Explain why is meant by the terms closed bucket, collision and load factor in the context of hash tables.


Q.) Explain why is meant by the terms closed bucket, collision and load factor in the context of hash tables.

Subject: Data Structures

Closed Bucket

In the context of hash tables, a "closed bucket" refers to a strategy for handling collisions within the hash table. A hash table is a data structure that maps keys to values, using a hash function to compute an index into an array of buckets or slots, where the corresponding value is to be stored.

When two different keys produce the same index, a collision occurs. The closed bucket approach, also known as "open addressing," resolves collisions by finding another bucket within the hash table for the second key-value pair. This is done through various probing techniques such as linear probing, quadratic probing, or double hashing.

Collision

A collision in a hash table is an event that occurs when two different keys hash to the same index. Since a hash function maps multiple keys to a finite number of buckets, collisions are inevitable in any non-trivial hash table.

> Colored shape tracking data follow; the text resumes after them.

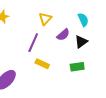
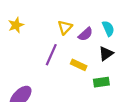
purple semicircle: (63, 35) -> (85, 34), moved
yellow rectangle: (42, 64) -> (79, 65), moved

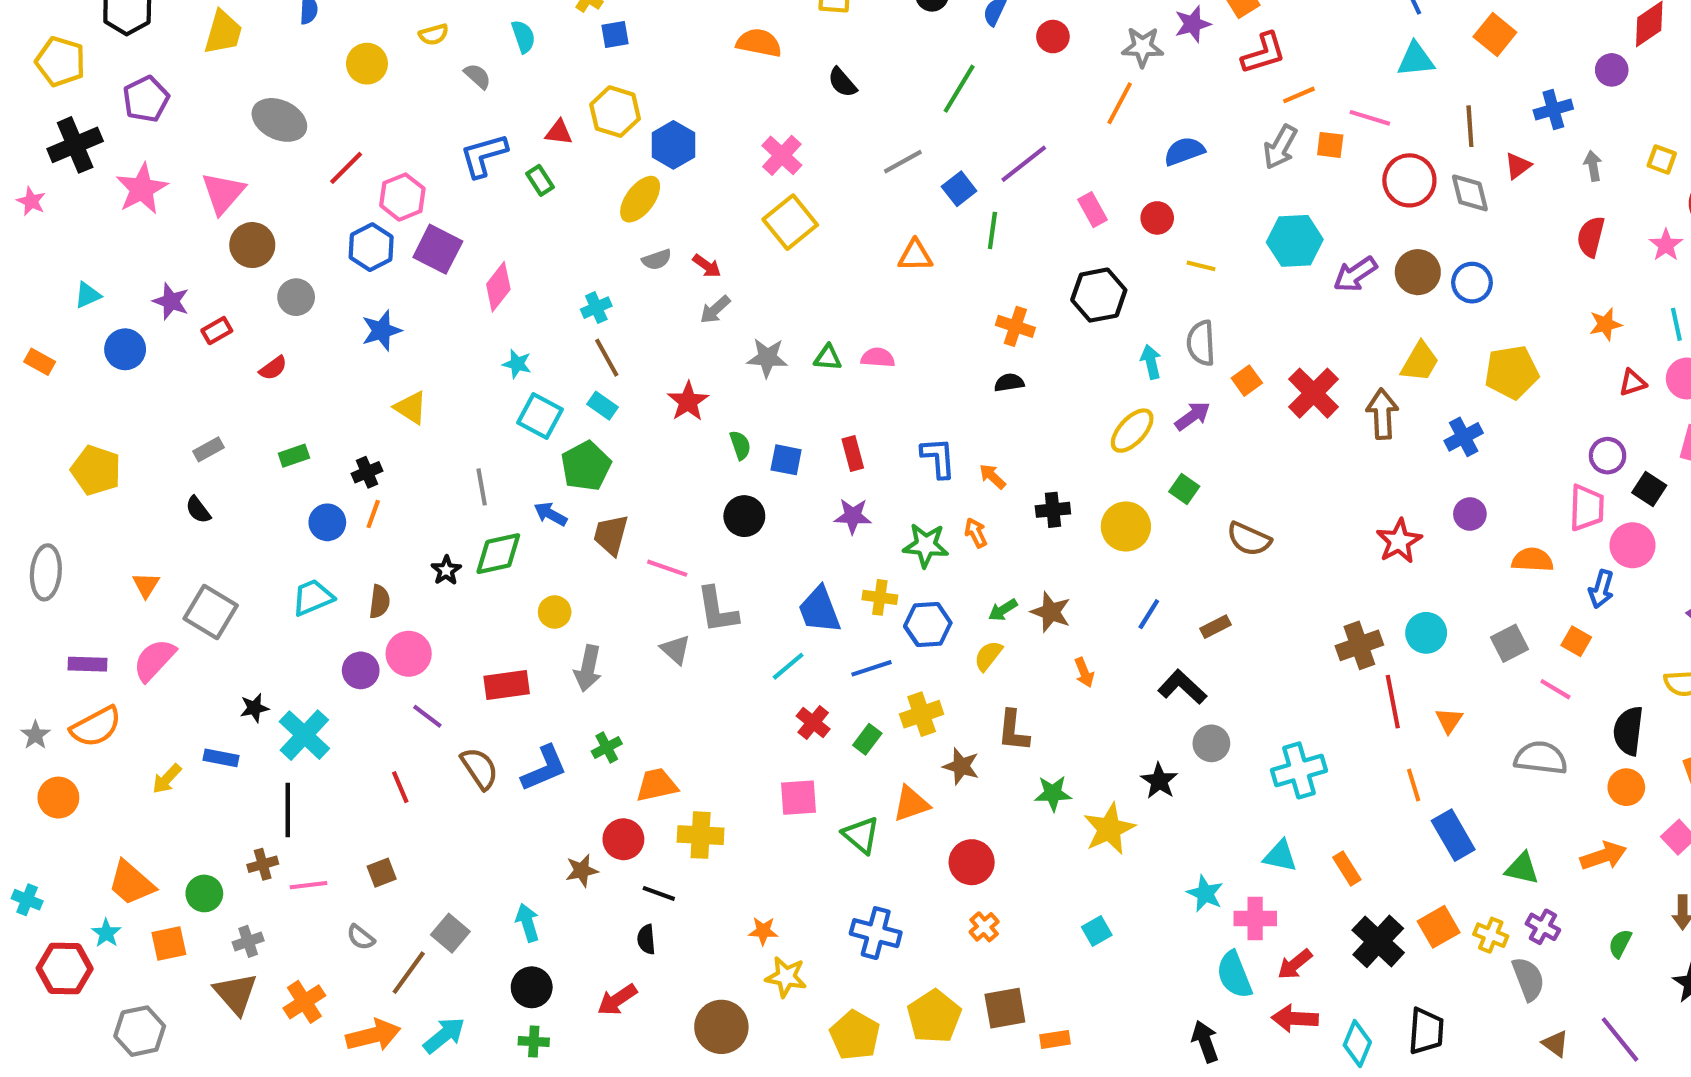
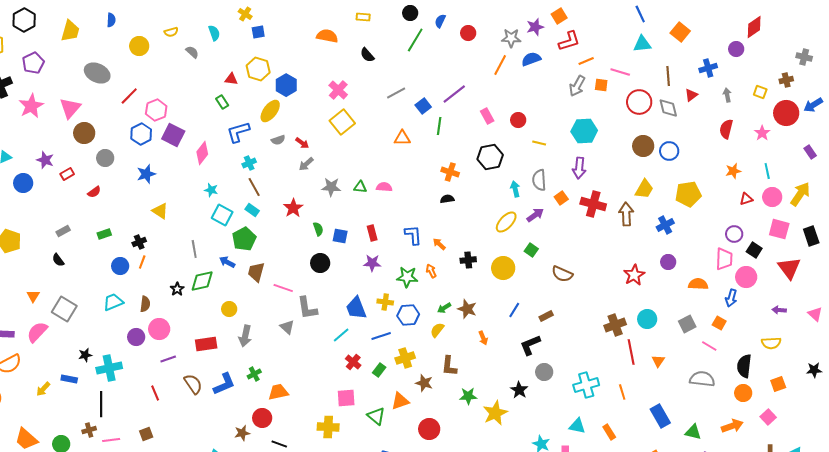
green line: (959, 89) -> (415, 40), moved
blue semicircle: (1184, 151) -> (531, 59), moved
blue L-shape: (484, 155) -> (238, 132), moved
purple arrow: (1355, 274) -> (579, 168), moved, turned -50
red cross: (1314, 393) -> (593, 204), turned -30
black L-shape: (1182, 687) -> (530, 345), turned -65
purple line: (427, 716) -> (168, 359), turned -56
cyan cross: (304, 735) -> (109, 368), turned 35
orange line: (1414, 785) -> (622, 392), moved
yellow cross: (701, 835) -> (328, 427), moved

There are several strategies to handle collisions:

  1. Chaining: Each bucket is independent, and contains a list of all key-value pairs that hash to the same index.
  2. Open Addressing (Closed Bucket): All key-value pairs are stored within the array itself. When a collision occurs, the hash table seeks out the next empty slot according to a probing sequence.

Load Factor

The load factor is a measure that gives an idea of how full a hash table is. It is defined as the ratio of the number of entries (or keys) to the number of buckets (or slots) in the hash table.

The formula for the load factor (α) is:

[ \alpha = \frac{n}{m} ]

Where:

  • ( n ) is the number of entries in the hash table.
  • ( m ) is the total number of buckets.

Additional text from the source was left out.